**Exercise instructions**
Write out the lines below once more, exactly as they appear. Do not include pictures.

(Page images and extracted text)
####
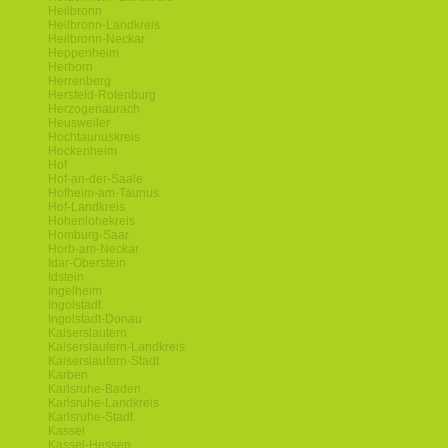
Heilbronn
Heilbronn-Landkreis
Heilbronn-Neckar
Heppenheim
Herborn
Herrenberg
Hersfeld-Rotenburg
Herzogenaurach
Heusweiler
Hochtaunuskreis
Hockenheim
Hof
Hof-an-der-Saale
Hofheim-am-Taunus
Hof-Landkreis
Hohenlohekreis
Homburg-Saar
Horb-am-Neckar
Idar-Oberstein
Idstein
Ingelheim
Ingolstadt
Ingolstadt-Donau
Kaiserslautern
Kaiserslautern-Landkreis
Kaiserslautern-Stadt
Karben
Karlsruhe-Baden
Karlsruhe-Landkreis
Karlsruhe-Stadt
Kassel
Kassel-Hessen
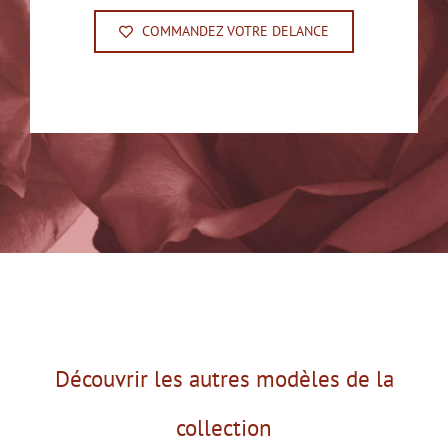
COMMANDEZ VOTRE DELANCE
Découvrir les autres modèles de la
collection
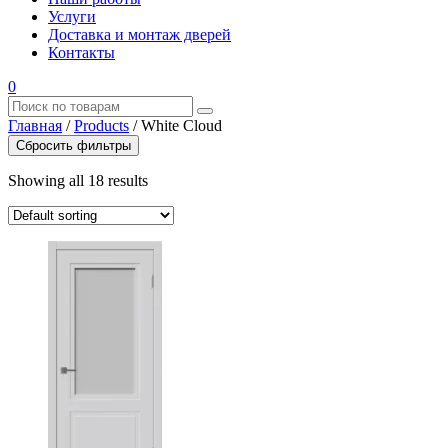
Услуги
Доставка и монтаж дверей
Контакты
0
Главная
/
Products
/
White Cloud
Сбросить фильтры
Showing all 18 results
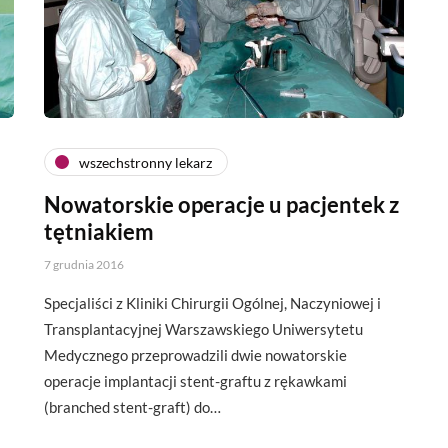
wszechstronny lekarz
Nowatorskie operacje u pacjentek z
tętniakiem
7 grudnia 2016
Specjaliści z Kliniki Chirurgii Ogólnej, Naczyniowej i
Transplantacyjnej Warszawskiego Uniwersytetu
Medycznego przeprowadzili dwie nowatorskie
operacje implantacji stent-graftu z rękawkami
(branched stent-graft) do…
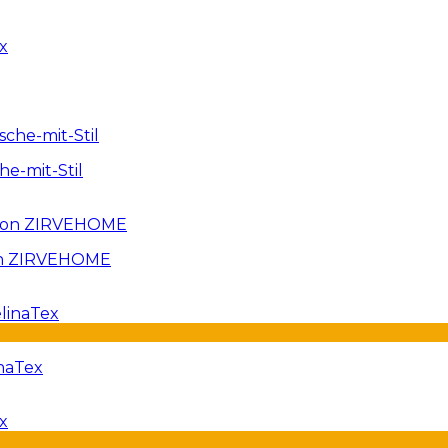
e-mit-Stil
von ZIRVEHOME
inaTex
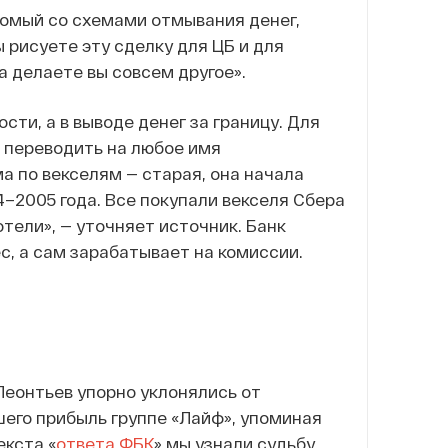
акомый со схемами отмывания денег,
 рисуете эту сделку для ЦБ и для
 а делаете вы совсем другое».
сти, а в выводе денег за границу. Для
о переводить на любое имя
а по векселям — старая, она начала
4–2005 года. Все покупали векселя Сбера
отели», — уточняет источник. Банк
с, а сам зарабатывает на комиссии.
Леонтьев упорно уклонялись от
его прибыль группе «Лайф», упоминая
екста «
ответа ФБК
» мы узнали судьбу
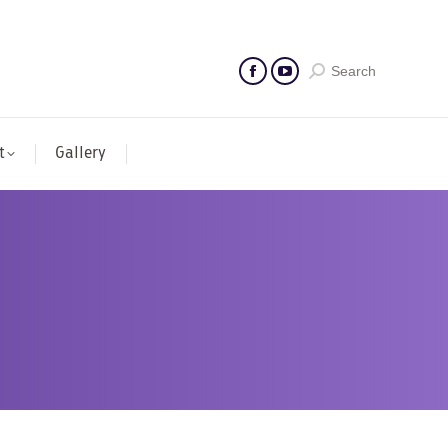
Search
t
Gallery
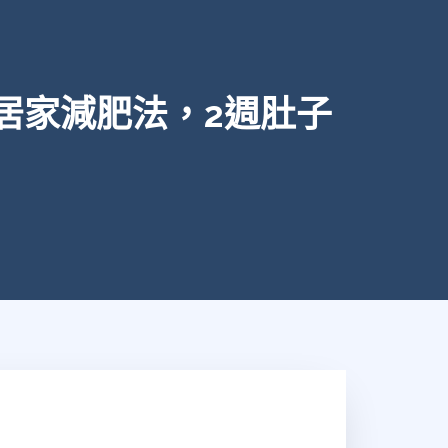
居家減肥法，2週肚子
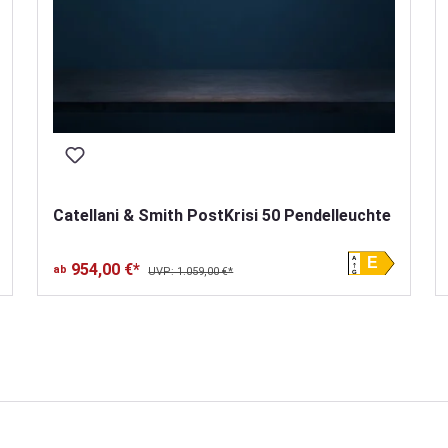
Catellani & Smith PostKrisi 50 Pendelleuchte
A
E
954,00 €*
ab
UVP: 1.059,00 €*
G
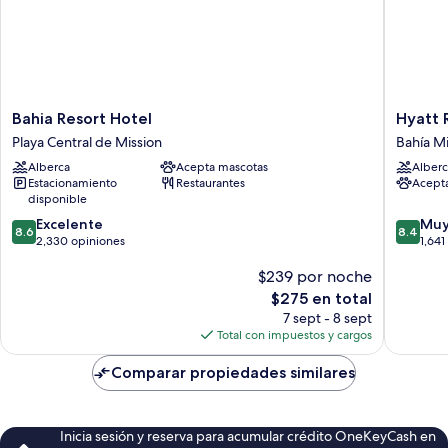
Bahia
Hyatt
Bahia Resort Hotel
Hyatt 
Resort
Regenc
Playa Central de Mission
Bahía Mi
Hotel
Mission
Alberca
Acepta mascotas
Alberc
Playa
Bay
Estacionamiento
Restaurantes
Acept
Central
Spa
disponible
de
and
8.6
8.4
Mission
Excelente
Marina
Muy
8.6
8.4
de
de
2,330 opiniones
Bahía
1,641
10,
10,
Misión
$239 por noche
Excelente,
Muy
2,330
bueno,
El
$275 en total
opiniones
1,641
precio
7 sept - 8 sept
opinion
actual
Total con impuestos y cargos
es
de
Comparar propiedades similares
$275
Inicia sesión y reserva para acumular crédito OneKeyCash en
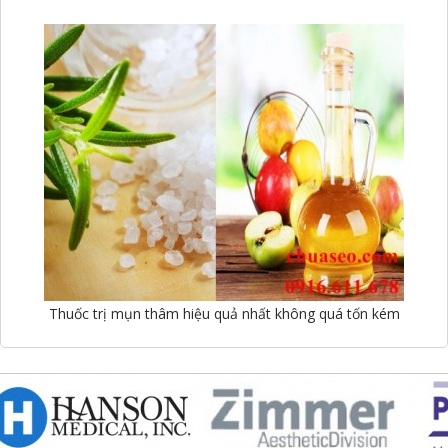
Thuốc trị mụn thâm hiệu quả nhất không quá tốn kém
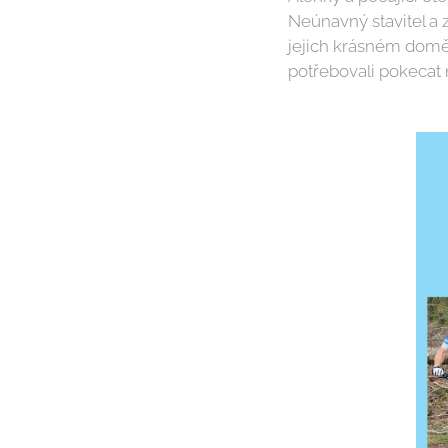
Neúnavný stavitel a z
jejich krásném domě 
potřebovali pokecat 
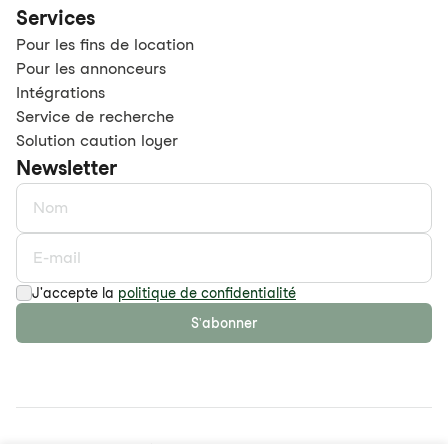
Services
Pour les fins de location
Pour les annonceurs
Intégrations
Service de recherche
Solution caution loyer
Newsletter
J'accepte la
politique de confidentialité
S'abonner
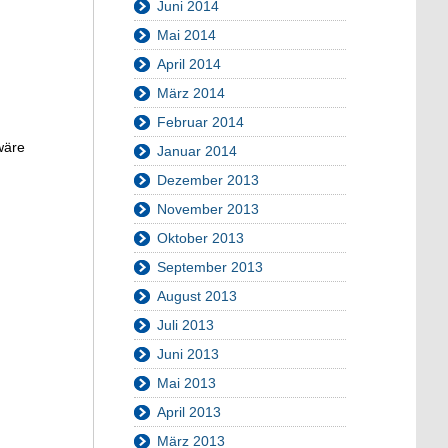
Juni 2014
Mai 2014
April 2014
März 2014
Februar 2014
wäre
Januar 2014
Dezember 2013
November 2013
Oktober 2013
September 2013
August 2013
Juli 2013
Juni 2013
Mai 2013
April 2013
März 2013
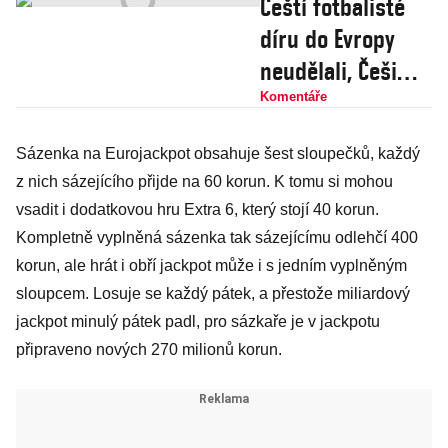
Čeští fotbalisté
díru do Evropy
neudělali, Češi
přesto prosázeli
Komentáře
dvě miliardy
Sázenka na Eurojackpot obsahuje šest sloupečků, každý
korun
z nich sázejícího přijde na 60 korun. K tomu si mohou
vsadit i dodatkovou hru Extra 6, který stojí 40 korun.
Kompletně vyplněná sázenka tak sázejícímu odlehčí 400
korun, ale hrát i obří jackpot může i s jedním vyplněným
sloupcem. Losuje se každý pátek, a přestože miliardový
jackpot minulý pátek padl, pro sázkaře je v jackpotu
připraveno nových 270 milionů korun.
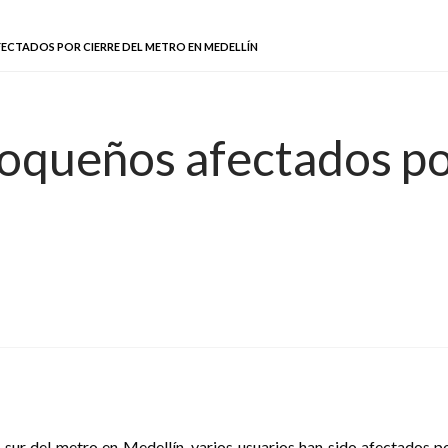
FECTADOS POR CIERRE DEL METRO EN MEDELLÍN
ioqueños afectados po
 sur del metro en Medellín, varios usuarios han sido afectados por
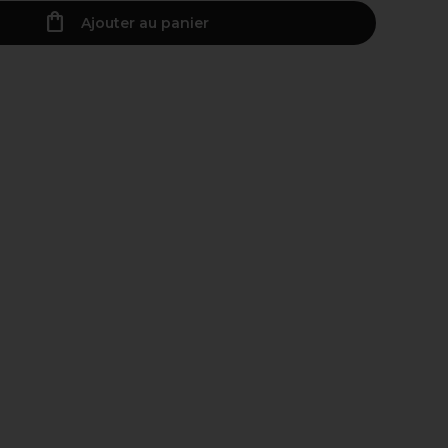
Ajouter au panier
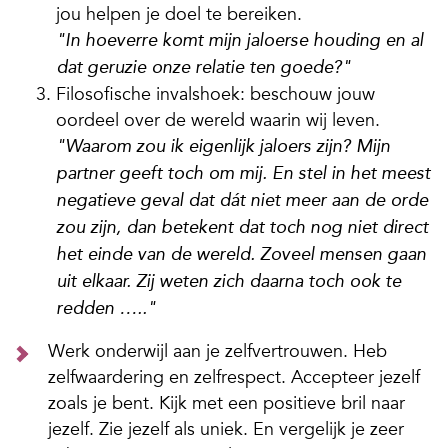
jou helpen je doel te bereiken.
"In hoeverre komt mijn jaloerse houding en al
dat geruzie onze relatie ten goede?"
Filosofische invalshoek: beschouw jouw
oordeel over de wereld waarin wij leven.
"Waarom zou ik eigenlijk jaloers zijn? Mijn
partner geeft toch om mij. En stel in het meest
negatieve geval dat dát niet meer aan de orde
zou zijn, dan betekent dat toch nog niet direct
het einde van de wereld. Zoveel mensen gaan
uit elkaar. Zij weten zich daarna toch ook te
redden ….."
Werk onderwijl aan je zelfvertrouwen. Heb
zelfwaardering en zelfrespect. Accepteer jezelf
zoals je bent. Kijk met een positieve bril naar
jezelf. Zie jezelf als uniek. En vergelijk je zeer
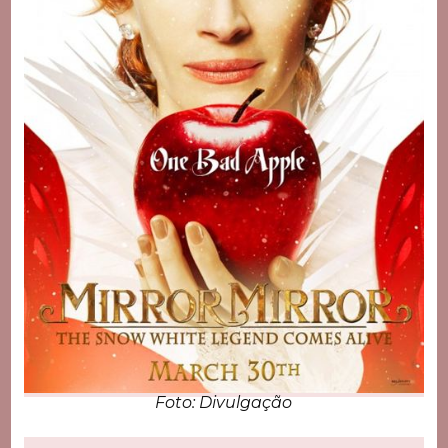
Foto: Divulgação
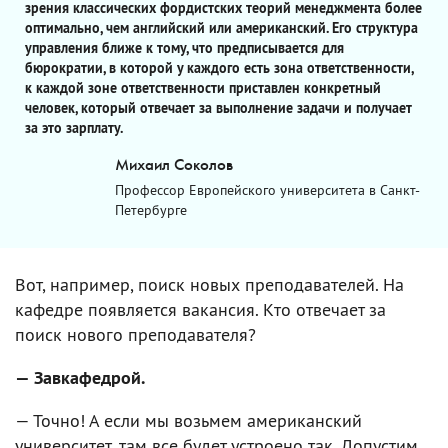
зрения классических фордистских теорий менеджмента более
оптимально, чем английский или американский. Его структура
управления ближе к тому, что предписывается для
бюрократии, в которой у каждого есть зона ответственности,
к каждой зоне ответственности приставлен конкретный
человек, который отвечает за выполнение задачи и получает
за это зарплату.
Михаил Соколов
Профессор Европейского университета в Санкт-
Петербурге
Вот, например, поиск новых преподавателей. На
кафедре появляется вакансия. Кто отвечает за
поиск нового преподавателя?
— Завкафедрой.
— Точно! А если мы возьмем американский
университет, там все будет устроено так. Допустим,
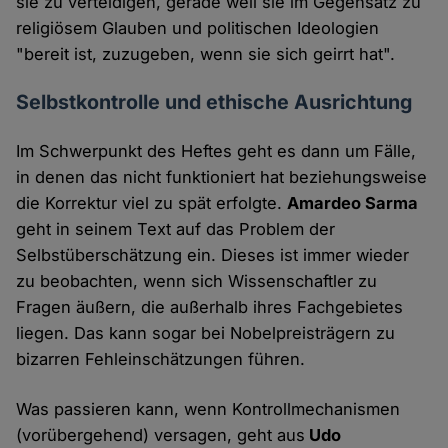
sie zu verteidigen, gerade weil sie im Gegensatz zu
religiösem Glauben und politischen Ideologien
"bereit ist, zuzugeben, wenn sie sich geirrt hat".
Selbstkontrolle und ethische Ausrichtung
Im Schwerpunkt des Heftes geht es dann um Fälle,
in denen das nicht funktioniert hat beziehungsweise
die Korrektur viel zu spät erfolgte.
Amardeo Sarma
geht in seinem Text auf das Problem der
Selbstüberschätzung ein. Dieses ist immer wieder
zu beobachten, wenn sich Wissenschaftler zu
Fragen äußern, die außerhalb ihres Fachgebietes
liegen. Das kann sogar bei Nobelpreisträgern zu
bizarren Fehleinschätzungen führen.
Was passieren kann, wenn Kontrollmechanismen
(vorübergehend) versagen, geht aus
Udo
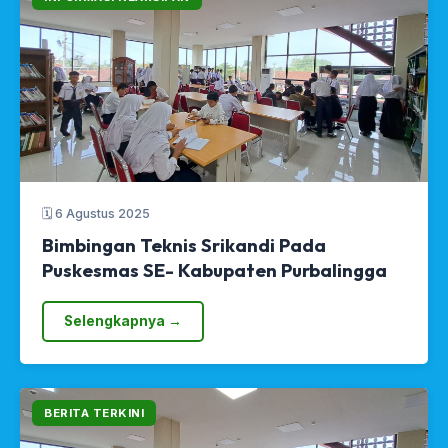
🗓 6 Agustus 2025
Bimbingan Teknis Srikandi Pada
Puskesmas SE- Kabupaten Purbalingga
Selengkapnya →
BERITA TERKINI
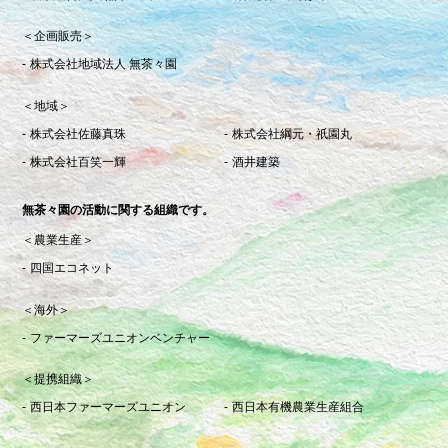
＜企画販売＞
株式会社地域法人 無茶々園
＜地域＞
株式会社佐藤真珠
株式会社綱元・祇園丸
株式会社百笑一輝
酒井建築
無茶々園の活動に関する組織です。
＜農業生産＞
四国エコネット
＜海外＞
ファーマーズユニオンベンチャー
＜提携組織＞
西日本ファーマーズユニオン
西日本有機農業生産組合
####
**Written reply**
Heilbronn
Heilbronn-Landkreis
Heilbronn-Neckar
Heppenheim
Herborn
Herrenberg
Hersfeld-Rotenburg
Herzogenaurach
Heusweiler
Hochtaunuskreis
Hockenheim
Hof
Hof-an-der-Saale
Hofheim-am-Taunus
Hof-Landkreis
Hohenlohekreis
Homburg-Saar
Horb-am-Neckar
Idar-Oberstein
Idstein
Ingelheim
Ingolstadt
Ingolstadt-Donau
Kaiserslautern
Kaiserslautern-Landkreis
Kaiserslautern-Stadt
Karben
Karlsruhe-Baden
Karlsruhe-Landkreis
Karlsruhe-Stadt
Kassel
Kassel-Hessen
COMMANDEZ VOTRE DELANCE
Découvrir les autres modèles de la
collection
Услуги
Доставка и монтаж дверей
Контакты
0
Главная
/
Products
/
White Cloud
Сбросить фильтры
Showing all 18 results
wszechstronny lekarz
Nowatorskie operacje u pacjentek z
tętniakiem
7 grudnia 2016
Specjaliści z Kliniki Chirurgii Ogólnej, Naczyniowej i
Transplantacyjnej Warszawskiego Uniwersytetu
Medycznego przeprowadzili dwie nowatorskie
operacje implantacji stent-graftu z rękawkami
(branched stent-graft) do…
e-mit-Stil
von ZIRVEHOME
inaTex
акомый со схемами отмывания денег,
 рисуете эту сделку для ЦБ и для
 а делаете вы совсем другое».
сти, а в выводе денег за границу. Для
о переводить на любое имя
а по векселям — старая, она начала
4–2005 года. Все покупали векселя Сбера
отели», — уточняет источник. Банк
с, а сам зарабатывает на комиссии.
Леонтьев упорно уклонялись от
его прибыль группе «Лайф», упоминая
екста «
ответа ФБК
» мы узнали судьбу
Search
t
Gallery
居家減肥法，2週肚子
Catellani & Smith PostKrisi 50 Pendelleuchte
A
E
954,00 €*
ab
UVP: 1.059,00 €*
G
Bahia
Hyatt
Bahia Resort Hotel
Hyatt 
Resort
Regenc
Playa Central de Mission
Bahía Mi
Hotel
Mission
Alberca
Acepta mascotas
Alberc
Playa
Bay
Estacionamiento
Restaurantes
Acept
Central
Spa
disponible
de
and
8.6
8.4
Mission
Excelente
Marina
Muy
8.6
8.4
de
de
2,330 opiniones
Bahía
1,641
10,
10,
Misión
$239 por noche
Excelente,
Muy
2,330
bueno,
El
$275 en total
opiniones
1,641
precio
7 sept - 8 sept
opinion
actual
Total con impuestos y cargos
es
de
Comparar propiedades similares
$275
Inicia sesión y reserva para acumular crédito OneKeyCash en
Thuốc trị mụn thâm hiệu quả nhất không quá tốn kém
Neúnavný stavitel a z
jejich krásném domě 
potřebovali pokecat 
Services
Pour les fins de location
Pour les annonceurs
Intégrations
Service de recherche
Solution caution loyer
Newsletter
J'accepte la
politique de confidentialité
S'abonner
Juni 2014
Mai 2014
April 2014
März 2014
Februar 2014
wäre
Januar 2014
Dezember 2013
November 2013
Oktober 2013
September 2013
August 2013
Juli 2013
Juni 2013
Mai 2013
April 2013
März 2013
Čeští fotbalisté
díru do Evropy
neudělali, Češi
přesto prosázeli
Komentáře
dvě miliardy
Sázenka na Eurojackpot obsahuje šest sloupečků, každý
korun
z nich sázejícího přijde na 60 korun. K tomu si mohou
vsadit i dodatkovou hru Extra 6, který stojí 40 korun.
Kompletně vyplněná sázenka tak sázejícímu odlehčí 400
korun, ale hrát i obří jackpot může i s jedním vyplněným
sloupcem. Losuje se každý pátek, a přestože miliardový
jackpot minulý pátek padl, pro sázkaře je v jackpotu
připraveno nových 270 milionů korun.
FECTADOS POR CIERRE DEL METRO EN MEDELLÍN
ioqueños afectados po
 sur del metro en Medellín, varios usuarios han sido afectados por
Ajouter au panier
jou helpen je doel te bereiken.
"In hoeverre komt mijn jaloerse houding en al
dat geruzie onze relatie ten goede?"
Filosofische invalshoek: beschouw jouw
oordeel over de wereld waarin wij leven.
"Waarom zou ik eigenlijk jaloers zijn? Mijn
partner geeft toch om mij. En stel in het meest
negatieve geval dat dát niet meer aan de orde
zou zijn, dan betekent dat toch nog niet direct
het einde van de wereld. Zoveel mensen gaan
uit elkaar. Zij weten zich daarna toch ook te
redden ….."
Werk onderwijl aan je zelfvertrouwen. Heb
zelfwaardering en zelfrespect. Accepteer jezelf
zoals je bent. Kijk met een positieve bril naar
jezelf. Zie jezelf als uniek. En vergelijk je zeer
Foto: Divulgação
зрения классических фордистских теорий менеджмента более
оптимально, чем английский или американский. Его структура
управления ближе к тому, что предписывается для
бюрократии, в которой у каждого есть зона ответственности,
к каждой зоне ответственности приставлен конкретный
человек, который отвечает за выполнение задачи и получает
за это зарплату.
Михаил Соколов
Профессор Европейского университета в Санкт-
Петербурге
Вот, например, поиск новых преподавателей. На
кафедре появляется вакансия. Кто отвечает за
поиск нового преподавателя?
— Завкафедрой.
— Точно! А если мы возьмем американский
университет, там все будет устроено так. Допустим,
sie zu verteidigen, gerade weil sie im Gegensatz zu
religiösem Glauben und politischen Ideologien
"bereit ist, zuzugeben, wenn sie sich geirrt hat".
Selbstkontrolle und ethische Ausrichtung
Im Schwerpunkt des Heftes geht es dann um Fälle,
in denen das nicht funktioniert hat beziehungsweise
die Korrektur viel zu spät erfolgte.
Amardeo Sarma
geht in seinem Text auf das Problem der
Selbstüberschätzung ein. Dieses ist immer wieder
zu beobachten, wenn sich Wissenschaftler zu
Fragen äußern, die außerhalb ihres Fachgebietes
liegen. Das kann sogar bei Nobelpreisträgern zu
bizarren Fehleinschätzungen führen.
Was passieren kann, wenn Kontrollmechanismen
(vorübergehend) versagen, geht aus
Udo
🗓 6 Agustus 2025
Bimbingan Teknis Srikandi Pada
Puskesmas SE- Kabupaten Purbalingga
Selengkapnya →
BERITA TERKINI
＜企画販売＞
株式会社地域法人 無茶々園
＜地域＞
株式会社佐藤真珠
株式会社綱元・祇園丸
株式会社百笑一輝
酒井建築
無茶々園の活動に関する組織です。
＜農業生産＞
四国エコネット
＜海外＞
ファーマーズユニオンベンチャー
＜提携組織＞
西日本ファーマーズユニオン
西日本有機農業生産組合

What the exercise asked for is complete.